Después de comer, salieron a la terraza. Luego fueron a jugar al lawn tennis. Los jugadores, divididos en dos grupos, se situaron en el croquetground[53], cuidadosamente nivelado y apisonado, a ambos lados de la red tendida entre dos postes dorados. Daria Aleksándrovna intentó jugar, pero tardó en comprender las reglas del juego; cuando por fin se enteró, estaba tan cansada que se sentó al lado de la princesa Varvara y se limitó a mirar. Su pareja, Tushkévich, también se retiró; pero los demás siguieron jugando un buen rato. Sviazhski y Vronski jugaban muy bien y se tomaban el partido en serio. Seguían la pelota con atención, sin apresurarse ni demorarse, corrían hacia ella con agilidad, esperaban a que botara y la devolvían por encima de la red, con raquetazos precisos y atinados. Veslovski jugaba peor que los demás. Se excitaba demasiado, pero con su alegría animaba a los otros jugadores. No dejaba de reír y de gritar. Con permiso de las señoras, se había quitado la levita, igual que sus compañeros. Su hermosa y recia figura bajo la camisa blanca, su rostro colorado y cubierto de sudor y sus nerviosos movimientos se grababan en la memoria.
Por la noche, cuando Daria Aleksándrovna se fue a la cama y cerró los ojos, vio a Vásenka Veslovski corriendo de un lado para otro por el croquetground.

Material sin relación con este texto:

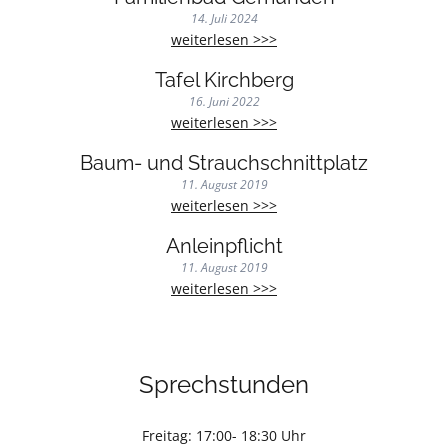
14. Juli 2024
Familienbad
weiterlesen >>>
Gemünden
Tafel Kirchberg
16. Juni 2022
Tafel
weiterlesen >>>
Kirchberg
Baum- und Strauchschnittplatz
11. August 2019
Baum-
weiterlesen >>>
und
Anleinpflicht
Strauchschnittplatz
11. August 2019
Anleinpflicht
weiterlesen >>>
Sprechstunden
Freitag: 17:00- 18:30 Uhr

Durante el partido no se había sentido contenta. Le molestaba el tono burlón con que seguían hablándose Vásenka Veslovski y Anna y esa falta de naturalidad de los adultos cuando practican juegos infantiles en ausencia de niños. Pero, para no incomodar a los demás y matar el tiempo de alguna manera, después de descansar un rato, volvió a tomar parte en el juego y fingió pasárselo bien. Todo el día tuvo la impresión de que estaba interpretando una comedia en compañía de unos actores mucho más dotados que ella y de que su mala interpretación echaba a perder la representación.
Había ido a casa de Anna con la intención de quedarse dos días si todo iba bien. Pero ya por la tarde, durante el partido de tenis, tomó la decisión de marcharse al día siguiente. Las preocupaciones de madre que tanto la atormentaban y que tanto había maldecido por el camino se le aparecían ahora con otra luz, después de una jornada separada de sus hijos, y la atraían de forma irresistible.
Cuando Daria Aleksándrovna entró en su habitación, después del té vespertino y de un paseo nocturno en barca, se quitó el vestido y se puso a peinar sus escasos cabellos, se sintió muy aliviada.
Hasta le desagradaba la idea de que Anna pudiera pasar a verla. Quería estar sola con sus pensamientos.